Wkrótce mogą pojawić się duże zmiany w krajobrazie sprzedaży detalicznej alkoholu w Ontario. Premier planuje kontynuować działania, obiecując zapewnić większą „wygodę i wybór” w całej prowincji.
W nadchodzących tygodniach prowincja musi potwierdzić, czy zamierza odnowić główną umowę ramową – 10-letnią umowę podpisaną w 2015 r., która reguluje sposób sprzedaży alkoholu w Ontario.
W kontraktu będący w zagranicznych rękach Beer Store otrzymał wyłączność na sprzedaż piwa w opakowaniach 12 i 24-pakowych. Uniemożliwiło to także sklepom Convenience na terenie prowincji prowadzenie sprzedaży alkoholu.
Źródło potwierdziło CP24.com, że prowincja nie będzie przedłużać umowy w jej obecnej formie. Ponieważ umowa wygasa w 2026 r., prowincja ma czas do końca tego roku na ogłoszenie swojego planu dotyczącego przyszłości sprzedaży alkoholu w Ontario.
W piątek premier Doug Ford nie wypowiedział się na temat tego, co stanie się z Beer Store, jeśli odrzucona zostanie umowa ale stwierdził, że Beer Store nadal będzie „odgrywać ważną rolę w całym systemie”.
Premier potwierdził także swoje wieloletnie zobowiązanie do zwiększenia dostępności sprzedaży alkoholu w prowincji, którego nie był w stanie dotrzymać w 2019 r., kiedy po raz pierwszy obiecał alkohol w narożnych sklepach.
„Zamierzamy dotrzymać naszej obietnicy i zapewnić w całej prowincji wygodę i wybór jak na całym świecie” – powiedział Ford na konferencji prasowej w piątek rano.

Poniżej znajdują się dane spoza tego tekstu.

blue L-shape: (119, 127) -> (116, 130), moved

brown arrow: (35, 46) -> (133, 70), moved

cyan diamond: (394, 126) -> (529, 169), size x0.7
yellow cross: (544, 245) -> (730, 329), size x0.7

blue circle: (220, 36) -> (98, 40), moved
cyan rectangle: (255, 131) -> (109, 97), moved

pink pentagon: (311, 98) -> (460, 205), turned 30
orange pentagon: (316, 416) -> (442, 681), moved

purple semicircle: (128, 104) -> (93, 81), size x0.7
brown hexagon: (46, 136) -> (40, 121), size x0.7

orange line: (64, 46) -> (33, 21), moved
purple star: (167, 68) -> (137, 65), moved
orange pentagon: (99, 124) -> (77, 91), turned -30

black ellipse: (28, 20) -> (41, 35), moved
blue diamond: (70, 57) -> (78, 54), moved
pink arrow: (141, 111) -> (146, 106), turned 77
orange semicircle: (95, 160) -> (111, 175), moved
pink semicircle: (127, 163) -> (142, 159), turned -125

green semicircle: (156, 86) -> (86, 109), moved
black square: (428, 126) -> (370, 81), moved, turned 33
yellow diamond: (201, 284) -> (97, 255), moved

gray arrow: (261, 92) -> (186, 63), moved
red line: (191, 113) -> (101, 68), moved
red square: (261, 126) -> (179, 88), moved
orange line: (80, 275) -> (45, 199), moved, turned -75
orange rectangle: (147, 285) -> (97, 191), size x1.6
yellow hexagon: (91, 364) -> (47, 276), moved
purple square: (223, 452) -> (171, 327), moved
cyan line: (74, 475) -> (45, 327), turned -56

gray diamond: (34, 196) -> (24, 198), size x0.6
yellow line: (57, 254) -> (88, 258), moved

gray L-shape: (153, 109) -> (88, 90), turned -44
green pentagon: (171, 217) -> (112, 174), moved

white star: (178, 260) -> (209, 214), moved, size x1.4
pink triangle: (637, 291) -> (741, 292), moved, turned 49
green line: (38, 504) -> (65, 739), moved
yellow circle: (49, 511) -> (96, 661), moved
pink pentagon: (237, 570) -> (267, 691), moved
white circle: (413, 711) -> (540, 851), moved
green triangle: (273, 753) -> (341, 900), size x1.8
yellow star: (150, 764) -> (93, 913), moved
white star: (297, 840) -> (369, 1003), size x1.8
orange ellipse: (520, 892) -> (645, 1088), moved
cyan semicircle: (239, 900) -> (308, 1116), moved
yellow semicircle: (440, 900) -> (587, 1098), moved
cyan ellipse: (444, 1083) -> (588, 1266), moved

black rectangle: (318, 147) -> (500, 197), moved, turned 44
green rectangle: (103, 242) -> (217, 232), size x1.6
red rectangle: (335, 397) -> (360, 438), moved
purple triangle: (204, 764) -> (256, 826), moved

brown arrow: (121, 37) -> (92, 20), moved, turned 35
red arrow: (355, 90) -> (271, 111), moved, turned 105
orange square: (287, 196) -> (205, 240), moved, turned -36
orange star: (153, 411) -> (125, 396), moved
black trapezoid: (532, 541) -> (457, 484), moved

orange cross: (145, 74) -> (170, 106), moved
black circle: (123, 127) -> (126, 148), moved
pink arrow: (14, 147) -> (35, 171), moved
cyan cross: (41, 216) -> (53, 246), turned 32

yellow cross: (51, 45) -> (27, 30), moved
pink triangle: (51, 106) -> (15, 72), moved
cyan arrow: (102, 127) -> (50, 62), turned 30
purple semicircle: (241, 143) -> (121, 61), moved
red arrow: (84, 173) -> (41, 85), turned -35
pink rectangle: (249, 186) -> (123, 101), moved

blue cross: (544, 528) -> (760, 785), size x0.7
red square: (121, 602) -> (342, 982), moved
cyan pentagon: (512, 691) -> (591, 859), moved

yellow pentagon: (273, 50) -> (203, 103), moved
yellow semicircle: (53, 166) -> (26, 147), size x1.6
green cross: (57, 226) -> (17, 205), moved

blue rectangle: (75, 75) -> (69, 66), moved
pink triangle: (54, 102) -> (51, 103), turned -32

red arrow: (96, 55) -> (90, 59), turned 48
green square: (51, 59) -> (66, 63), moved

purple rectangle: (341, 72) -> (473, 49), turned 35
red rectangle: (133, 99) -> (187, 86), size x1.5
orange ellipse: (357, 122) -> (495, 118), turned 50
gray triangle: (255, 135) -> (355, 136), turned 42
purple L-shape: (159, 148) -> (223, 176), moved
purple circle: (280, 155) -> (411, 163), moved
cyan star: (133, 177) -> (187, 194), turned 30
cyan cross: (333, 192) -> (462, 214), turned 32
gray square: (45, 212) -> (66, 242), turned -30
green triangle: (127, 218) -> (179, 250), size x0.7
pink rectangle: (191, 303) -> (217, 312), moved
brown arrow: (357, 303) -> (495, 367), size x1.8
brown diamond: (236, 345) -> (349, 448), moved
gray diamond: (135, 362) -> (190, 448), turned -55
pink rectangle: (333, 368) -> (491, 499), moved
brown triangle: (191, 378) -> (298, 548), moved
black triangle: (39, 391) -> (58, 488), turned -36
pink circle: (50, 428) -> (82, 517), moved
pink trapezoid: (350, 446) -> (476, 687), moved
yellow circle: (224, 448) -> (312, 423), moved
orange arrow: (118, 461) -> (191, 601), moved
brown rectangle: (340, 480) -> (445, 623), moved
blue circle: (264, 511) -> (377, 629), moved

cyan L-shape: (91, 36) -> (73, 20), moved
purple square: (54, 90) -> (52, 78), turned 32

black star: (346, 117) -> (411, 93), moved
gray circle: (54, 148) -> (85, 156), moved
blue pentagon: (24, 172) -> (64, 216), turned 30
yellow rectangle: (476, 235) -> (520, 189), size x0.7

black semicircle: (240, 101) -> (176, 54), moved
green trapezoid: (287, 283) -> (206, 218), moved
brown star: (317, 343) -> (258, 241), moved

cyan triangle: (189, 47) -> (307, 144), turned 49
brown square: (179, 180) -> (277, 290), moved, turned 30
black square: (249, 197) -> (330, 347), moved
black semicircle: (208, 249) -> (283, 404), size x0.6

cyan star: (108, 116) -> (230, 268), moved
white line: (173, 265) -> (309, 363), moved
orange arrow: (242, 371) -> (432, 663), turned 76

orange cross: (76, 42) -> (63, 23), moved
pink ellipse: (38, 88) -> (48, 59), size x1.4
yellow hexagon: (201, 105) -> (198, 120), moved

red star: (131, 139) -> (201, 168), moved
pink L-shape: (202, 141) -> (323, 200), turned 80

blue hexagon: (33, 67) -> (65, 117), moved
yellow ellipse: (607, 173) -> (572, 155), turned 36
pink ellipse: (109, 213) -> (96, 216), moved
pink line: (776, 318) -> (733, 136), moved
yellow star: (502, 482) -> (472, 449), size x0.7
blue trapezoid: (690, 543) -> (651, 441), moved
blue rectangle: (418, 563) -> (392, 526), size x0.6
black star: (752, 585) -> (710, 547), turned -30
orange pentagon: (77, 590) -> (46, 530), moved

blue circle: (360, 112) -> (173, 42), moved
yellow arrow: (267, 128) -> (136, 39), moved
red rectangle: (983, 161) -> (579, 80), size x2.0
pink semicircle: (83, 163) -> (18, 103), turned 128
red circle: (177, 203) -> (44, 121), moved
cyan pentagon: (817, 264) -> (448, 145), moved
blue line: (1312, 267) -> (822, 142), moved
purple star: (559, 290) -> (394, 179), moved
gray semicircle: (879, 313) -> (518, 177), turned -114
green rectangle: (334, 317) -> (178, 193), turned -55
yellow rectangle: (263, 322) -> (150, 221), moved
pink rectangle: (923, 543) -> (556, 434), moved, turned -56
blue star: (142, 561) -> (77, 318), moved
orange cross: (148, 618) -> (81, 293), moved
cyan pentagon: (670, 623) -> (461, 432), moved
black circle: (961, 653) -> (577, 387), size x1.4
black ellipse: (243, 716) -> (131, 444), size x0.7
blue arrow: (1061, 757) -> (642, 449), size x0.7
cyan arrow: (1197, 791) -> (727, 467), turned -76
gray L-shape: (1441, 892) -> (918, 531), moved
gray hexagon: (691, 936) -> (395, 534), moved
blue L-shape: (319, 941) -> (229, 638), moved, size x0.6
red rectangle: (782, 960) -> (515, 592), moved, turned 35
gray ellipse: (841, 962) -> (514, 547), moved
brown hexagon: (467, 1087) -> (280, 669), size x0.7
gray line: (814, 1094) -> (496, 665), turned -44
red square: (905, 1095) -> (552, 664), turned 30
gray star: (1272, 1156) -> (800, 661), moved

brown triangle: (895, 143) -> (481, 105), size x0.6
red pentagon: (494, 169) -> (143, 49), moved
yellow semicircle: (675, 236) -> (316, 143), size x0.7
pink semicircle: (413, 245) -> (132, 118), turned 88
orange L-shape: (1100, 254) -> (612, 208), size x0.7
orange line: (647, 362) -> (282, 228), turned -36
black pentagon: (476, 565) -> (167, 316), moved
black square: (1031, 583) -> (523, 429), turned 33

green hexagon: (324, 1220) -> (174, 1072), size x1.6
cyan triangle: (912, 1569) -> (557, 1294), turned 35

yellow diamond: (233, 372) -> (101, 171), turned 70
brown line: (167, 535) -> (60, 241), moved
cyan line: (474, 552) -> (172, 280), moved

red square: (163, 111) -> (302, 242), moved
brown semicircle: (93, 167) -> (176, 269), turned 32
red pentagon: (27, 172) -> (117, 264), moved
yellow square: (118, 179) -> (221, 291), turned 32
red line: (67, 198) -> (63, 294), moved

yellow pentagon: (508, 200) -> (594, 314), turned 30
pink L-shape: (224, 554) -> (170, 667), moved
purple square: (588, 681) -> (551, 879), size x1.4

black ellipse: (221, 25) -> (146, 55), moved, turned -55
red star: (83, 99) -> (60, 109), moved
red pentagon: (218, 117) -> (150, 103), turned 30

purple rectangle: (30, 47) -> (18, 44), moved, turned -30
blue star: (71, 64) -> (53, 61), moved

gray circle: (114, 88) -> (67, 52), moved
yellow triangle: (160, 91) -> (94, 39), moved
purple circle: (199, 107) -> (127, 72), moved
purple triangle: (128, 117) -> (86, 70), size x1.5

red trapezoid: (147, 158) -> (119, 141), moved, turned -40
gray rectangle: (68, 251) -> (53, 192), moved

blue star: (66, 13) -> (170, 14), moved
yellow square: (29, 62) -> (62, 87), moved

„Chcemy jednak zachować się uczciwie i będziemy kontynuować negocjacje z Beer Store”.
Wkrótce po objęciu urzędu przez Forda jego rząd próbował zerwać umowę z Beer Store, ale wycofał się, gdy wyszło na jaw, że zerwanie umowy będzie prawdopodobnie kosztować prowincję setki milionów dolarów.
Wraz z wygaśnięciem umowy rząd Forda będzie mógł wyznaczyć nową ścieżkę sprzedaży alkoholu, a ogłoszenie tej decyzji spodziewane jest w ciągu najbliższych kilku tygodni.